[vsnet-grb-info 25865] LIGO/Virgo MS200615ce: Identification of a test binary black hole candidate

GCN Circulars gcncirc at capella2.gsfc.nasa.gov
Tue Jun 16 22:07:57 JST 2020


TITLE:   GCN CIRCULAR
NUMBER:  27965
SUBJECT: LIGO/Virgo MS200615ce: Identification of a test binary black hole candidate
DATE:    20/06/16 13:07:05 GMT
FROM:    Surabhi Sachdev at LVC  <surabhi.sachdev at gmail.com>

The LIGO Scientific Collaboration and the Virgo Collaboration report:


*** This is a test of the Early Warning alert system resulting from archival


O3 data.

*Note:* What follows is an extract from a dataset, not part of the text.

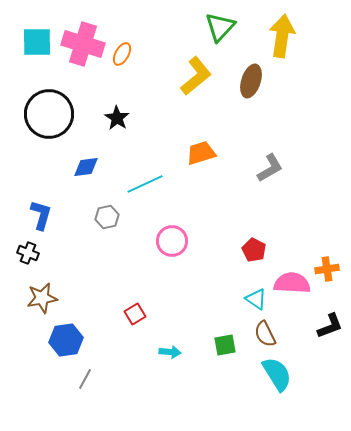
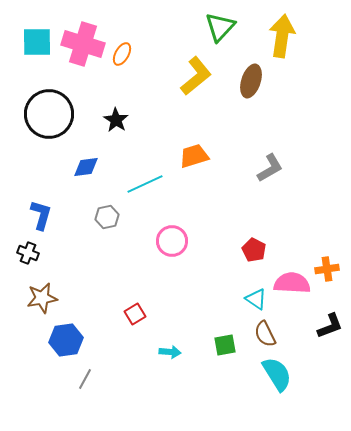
black star: moved 1 px left, 2 px down
orange trapezoid: moved 7 px left, 3 px down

Times and sky localizations are fictitious. ***


We identified the compact binary merger candidate MS200615ce during

real-time processing of data from LIGO Hanford Observatory (H1) and

Virgo Observatory (V1) at 2020-06-15 14:33:36.473 UTC (GPS time:

1276266834.473). The candidate was found by the GstLAL [1], PyCBC Live

[2], and MBTAOnline [3] analysis pipelines.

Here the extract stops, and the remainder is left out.